Last weekend I saw this sign on Brian Beattie’s recording studio door pointing the way to Valerie Fowler’s art studio. (Brian told me the musicians he works with find it pleasantly encouraging.) Almost too perfect, considering I’m working on illustrations for the book inspired by my talk, “How To Keep Going.”
Learning for learning’s sake
A few days ago I suggested “What do you want to learn?” as a replacement for the question, “What’s next?”
One response I saw could be summarized as: “Ok, fine, but if what you want to learn isn’t tied in to your career somehow — if your boss doesn’t see value in it or if you can’t squeeze value out of it for your customers — it’s not professional development, it’s a hobby.”
Sometimes I don’t even know where to begin.
First off, I’m trying to imagine Thoreau or Leonardo limiting their interests to “professional development.”
Second, I am so tired of hearing “hobbyist” and “amateur” thrown around as pejorative terms. It’s such a lame, macho move. God forbid we ever do anything for pleasure or love.
On top of that, there’s a long history of amateurs making huge contributions to their fields of interest. A recent American Masters, for example, tells the story of how bombshell actress Hedy Lamarr helped develop a crucial technology for wi-fi and GPS. (I write more about the amateur spirit in Show Your Work!)
As for the importance of hobbies, it’s well known how many great thinkers practiced an art or a craft or some kind of tinkering outside of their profession. Take Hedy Lamarr, again, as an example: She kept a little lab on set during filming, and her fascination with how remote controls worked made her think that maybe you could control torpedoes the same way.
Setting aside the importance of hobbies and the amateur spirit, what worries me the most is this faulty idea that you should only spend time learning about things if they have a definite “ROI.” Creative people are curious people, and part of being a creative person is allowing yourself the freedom to let your curiosity lead you down strange, divergent paths. You just cannot predict how what you learn will end up “paying off” later. Who’s to say what is and what isn’t professional development? (An audited calligraphy class winds up changing the design of computers.

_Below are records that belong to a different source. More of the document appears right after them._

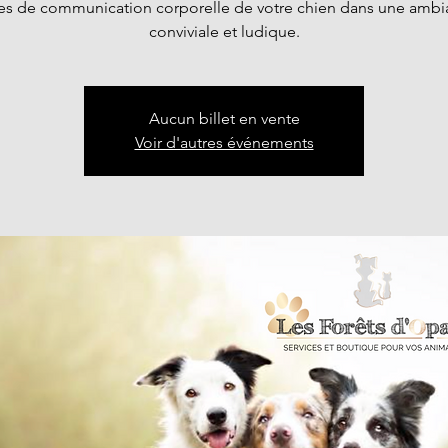
s de communication corporelle de votre chien dans une amb
conviviale et ludique.
Aucun billet en vente
Voir d'autres événements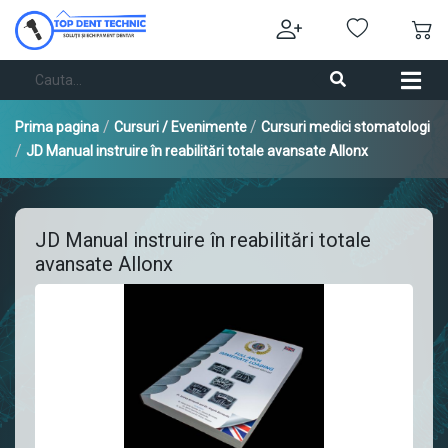
/
/
Prima pagina
Cursuri / Evenimente
Cursuri medici stomatologi
/
JD Manual instruire în reabilitări totale avansate Allonx
JD Manual instruire în reabilitări totale
avansate Allonx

Etc.)
This is the trouble we often have with schools, of course: When education is seen as an investment, we decide what students should be spending time on based on what is shown (or believed, rather) to have a return on investment in the marketplace.
As Milton Glaser says, sometimes personal development and professional development are at odds. What’s good for business is not always (not often?) good for your soul. There’s always a balance between making a living and making a life.
The lives of great thinkers teach us that learning is the verb of life. The trick to lifelong learning is to exercise your curiosity as much as you can and to let it guide you where it wants to go. To pay attention to what you pay attention to. To not worry too much about where things are going to lead. To learn for learning’s sake, not because it’s going to get you something, necessarily, but because you have faith that the things that interest you will help you become who you need to be.
Your interest and your desire and your instincts are your compass. They show you the way.
It’s a hard thing to internalize, but once you do, it’s one of the most powerful things. It sets you free.
Roba Como Un Artista
A group of graphic design students at Serra i Abella in Barcelona, Spain made this video inspired by the 10 points in the Spanish edition of Steal Like An Artist. Bueno!
Procrastibaking
In the NYTimes this week, there’s a feature on “procrastibaking.” It’s a form of what I call productive procrastination — avoiding work by working on something else. (More in Steal Like An Artist.)
The piece includes lines from Grace Paley’s poem, “The Poet’s Occasional Alternative,” found in the collection Begin Again:
I was going to write a poem
I made a pie instead it took
about the same amount of time
of course the pie was a final
draft a poem would have had some
distance to go days and weeks and
much crumpled paper
Later in the poem: “everybody will like this pie… / many friends / will say why in the world did you / make only one / this does not happen with poems.”
I’m reminded of Beverly Cleary:
I like writing in the morning while baking bread. I used to bake bread while I wrote. I’d mix up the dough and sit down and start to write. After awhile the dough would rise and I’d punch it down and write some more. When the dough rose the second time, I’d put it in the oven and have the yeasty smell of bread as I typed.
I never realized how much baking was about precision (as opposed to cooking, which is more forgiving) until I lived with a baker. Then I found out that the easiest way to become a better baker is to buy a kitchen scale and start measuring ingredients by weight.
Baking is also a wonderfully sensual activity, in direct contrast to so much so-called “knowledge” work — your hands in the dough, little tastes, the smell taking over the whole house. (If you want to make a place smell like home, bake some chocolate chip cookies…)
Photo above courtesy of LaRay’s
Join us for a celebration
This morning I browsed the Austin Public Library’s fantastic zine collection (highlights: Nathaniel Russell’s Fliers and Jillian Barthold’s Scenes From Big Bend) and this afternoon the 5-year-old and I made a zine using Bruno Munari’s Plus and Minus transparencies that I picked up in Milan last year and lines from the APL’s events flier. Pretty fun day.